Problem description:
For the listing below, give the count of lines containing the string "заявление" and nothing else.

Material shown:
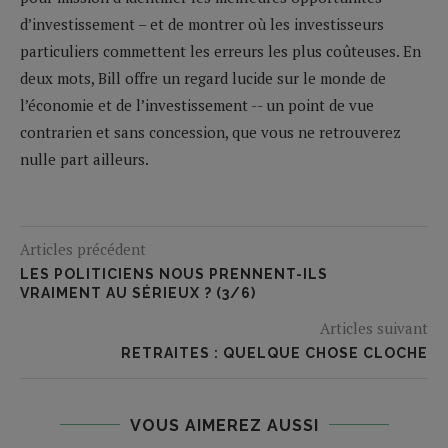
d’investissement – et de montrer où les investisseurs
particuliers commettent les erreurs les plus coûteuses. En
deux mots, Bill offre un regard lucide sur le monde de
l’économie et de l’investissement -- un point de vue
contrarien et sans concession, que vous ne retrouverez
nulle part ailleurs.
Articles précédent
LES POLITICIENS NOUS PRENNENT-ILS
VRAIMENT AU SÉRIEUX ? (3/6)
Articles suivant
RETRAITES : QUELQUE CHOSE CLOCHE
VOUS AIMEREZ AUSSI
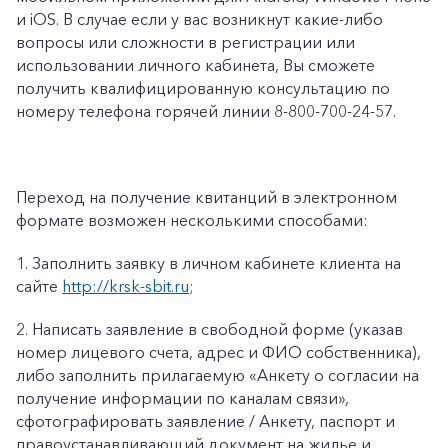
и iOS. В случае если у вас возникнут какие-либо
вопросы или сложности в регистрации или
использовании личного кабинета, Вы сможете
получить квалифицированную консультацию по
номеру телефона горячей линии 8-800-700-24-57.
Переход на получение квитанций в электронном
формате возможен несколькими способами:
1.
Заполнить заявку в личном кабинете клиента на
сайте
http://krsk-sbit.ru
;
2.
Написать заявление в свободной форме (указав
номер лицевого счета, адрес и ФИО собственника),
либо заполнить прилагаемую «
Анкету о согласии на
получение информации по каналам связи»
,
сфотографировать заявление / Анкету, паспорт и
правоустанавливающий документ на жилье и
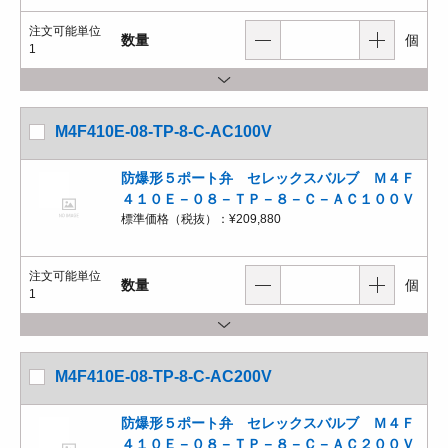
注文可能単位
数量
個
1
M4F410E-08-TP-8-C-AC100V
防爆形５ポート弁 セレックスバルブ Ｍ４Ｆ
４１０Ｅ－０８－ＴＰ－８－Ｃ－ＡＣ１００Ｖ
標準価格（税抜）：
¥209,880
注文可能単位
数量
個
1
M4F410E-08-TP-8-C-AC200V
防爆形５ポート弁 セレックスバルブ Ｍ４Ｆ
４１０Ｅ－０８－ＴＰ－８－Ｃ－ＡＣ２００Ｖ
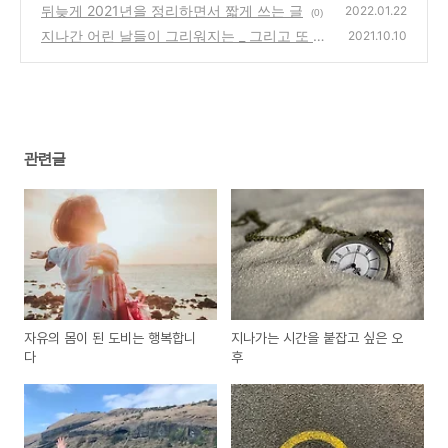
뒤늦게 2021년을 정리하면서 짧게 쓰는 글
2022.01.22
(0)
지나간 어린 날들이 그리워지는 _ 그리고 또 이
2021.10.10
런걸 곱씹는 예민한 나를 위해
(0)
관련글
자유의 몸이 된 도비는 행복합니
지나가는 시간을 붙잡고 싶은 오
다
후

Task output:
2